----- Provided entries -----

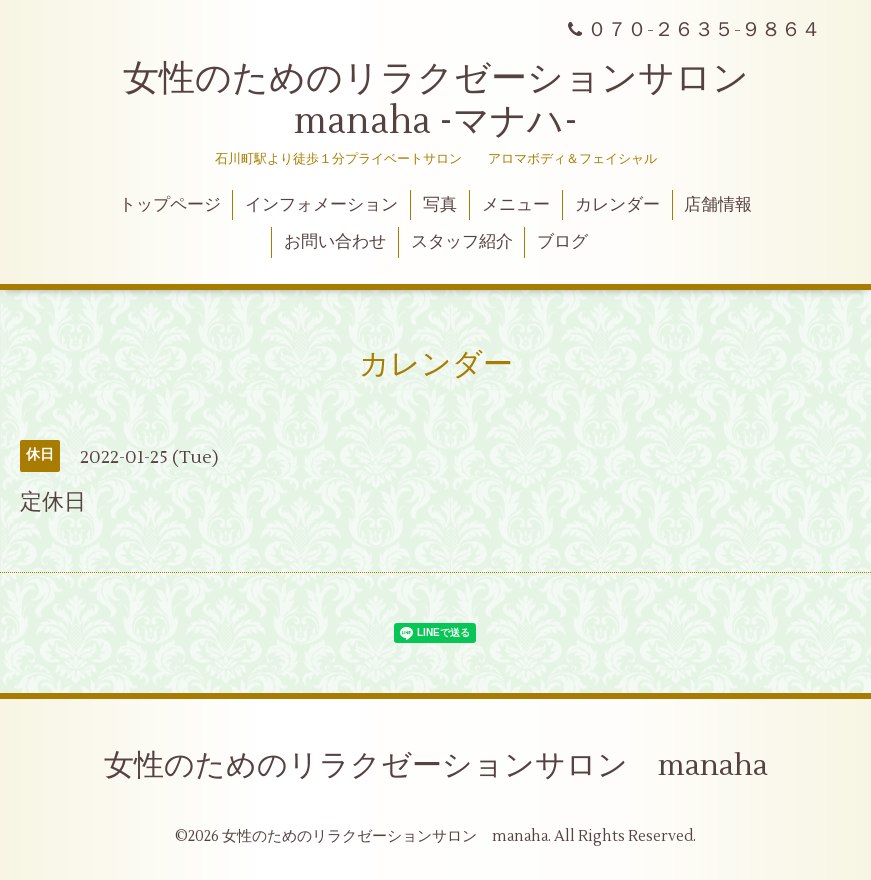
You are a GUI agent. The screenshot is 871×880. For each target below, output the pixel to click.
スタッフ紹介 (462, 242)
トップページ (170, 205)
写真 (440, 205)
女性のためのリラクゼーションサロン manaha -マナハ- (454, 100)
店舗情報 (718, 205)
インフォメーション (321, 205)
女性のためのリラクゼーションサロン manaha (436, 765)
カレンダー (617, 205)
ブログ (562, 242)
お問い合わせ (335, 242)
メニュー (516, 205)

-----

Prompt:
Each line from the one containing "スタッフ紹介 (462, 242)" to the last line above must be returned exactly, and no line outside that range.

Exercise answer:
スタッフ紹介 (462, 242)
トップページ (170, 205)
写真 (440, 205)
女性のためのリラクゼーションサロン manaha -マナハ- (454, 100)
店舗情報 (718, 205)
インフォメーション (321, 205)
女性のためのリラクゼーションサロン manaha (436, 765)
カレンダー (617, 205)
ブログ (562, 242)
お問い合わせ (335, 242)
メニュー (516, 205)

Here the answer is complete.